• **HOW TO COMPLETE THIS TASK**
For the material below, return exactly the lines starting at the one holding "vezi mai mult" and ending at the one holding "Bộ Bàn Ghế sân vườn nhôm đúc tròn 4 ghế", counting both as part of the range.

• **DATA FOR THE TASK**

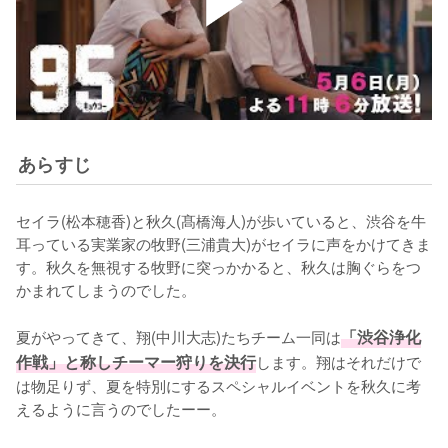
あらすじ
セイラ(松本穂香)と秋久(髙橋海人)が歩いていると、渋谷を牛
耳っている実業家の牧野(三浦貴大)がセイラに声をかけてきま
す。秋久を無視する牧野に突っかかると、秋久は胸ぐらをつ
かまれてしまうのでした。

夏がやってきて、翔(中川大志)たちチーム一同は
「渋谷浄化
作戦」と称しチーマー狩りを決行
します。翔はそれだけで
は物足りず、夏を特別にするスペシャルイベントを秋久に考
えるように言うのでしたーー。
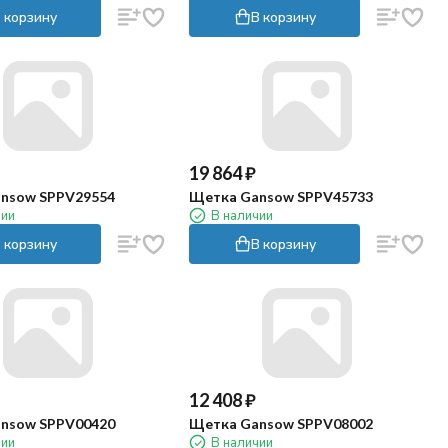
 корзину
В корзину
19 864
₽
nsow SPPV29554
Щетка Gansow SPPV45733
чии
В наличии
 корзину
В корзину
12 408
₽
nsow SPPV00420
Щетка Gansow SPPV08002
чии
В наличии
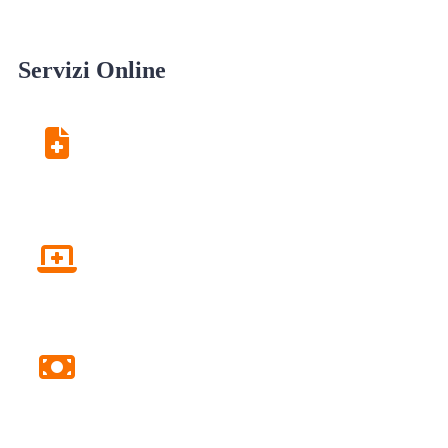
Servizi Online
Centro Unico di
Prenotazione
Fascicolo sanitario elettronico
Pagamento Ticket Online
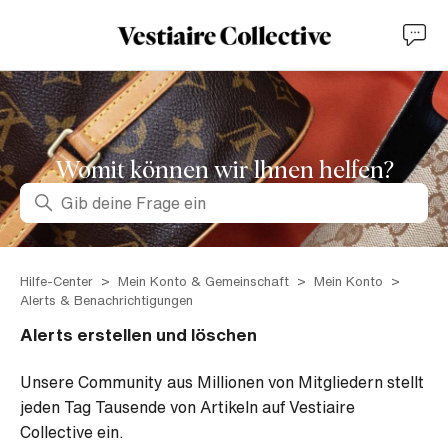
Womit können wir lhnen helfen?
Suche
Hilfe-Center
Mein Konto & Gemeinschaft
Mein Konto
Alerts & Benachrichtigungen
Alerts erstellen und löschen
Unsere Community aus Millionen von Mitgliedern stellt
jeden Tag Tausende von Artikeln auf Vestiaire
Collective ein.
---
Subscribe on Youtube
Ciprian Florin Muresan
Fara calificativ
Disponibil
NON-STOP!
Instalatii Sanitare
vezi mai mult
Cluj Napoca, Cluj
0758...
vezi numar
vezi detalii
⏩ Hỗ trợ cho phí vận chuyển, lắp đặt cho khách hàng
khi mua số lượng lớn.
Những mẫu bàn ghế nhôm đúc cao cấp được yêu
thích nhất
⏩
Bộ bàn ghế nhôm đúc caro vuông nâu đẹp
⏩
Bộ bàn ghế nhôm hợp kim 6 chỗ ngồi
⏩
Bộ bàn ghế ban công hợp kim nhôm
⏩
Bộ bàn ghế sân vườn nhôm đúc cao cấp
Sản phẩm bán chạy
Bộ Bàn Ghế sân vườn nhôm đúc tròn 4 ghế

• **RESPONSE TO THIS EXERCISE**
vezi mai mult
Cluj Napoca, Cluj
0758...
vezi numar
vezi detalii
⏩ Hỗ trợ cho phí vận chuyển, lắp đặt cho khách hàng
khi mua số lượng lớn.
Những mẫu bàn ghế nhôm đúc cao cấp được yêu
thích nhất
⏩
Bộ bàn ghế nhôm đúc caro vuông nâu đẹp
⏩
Bộ bàn ghế nhôm hợp kim 6 chỗ ngồi
⏩
Bộ bàn ghế ban công hợp kim nhôm
⏩
Bộ bàn ghế sân vườn nhôm đúc cao cấp
Sản phẩm bán chạy
Bộ Bàn Ghế sân vườn nhôm đúc tròn 4 ghế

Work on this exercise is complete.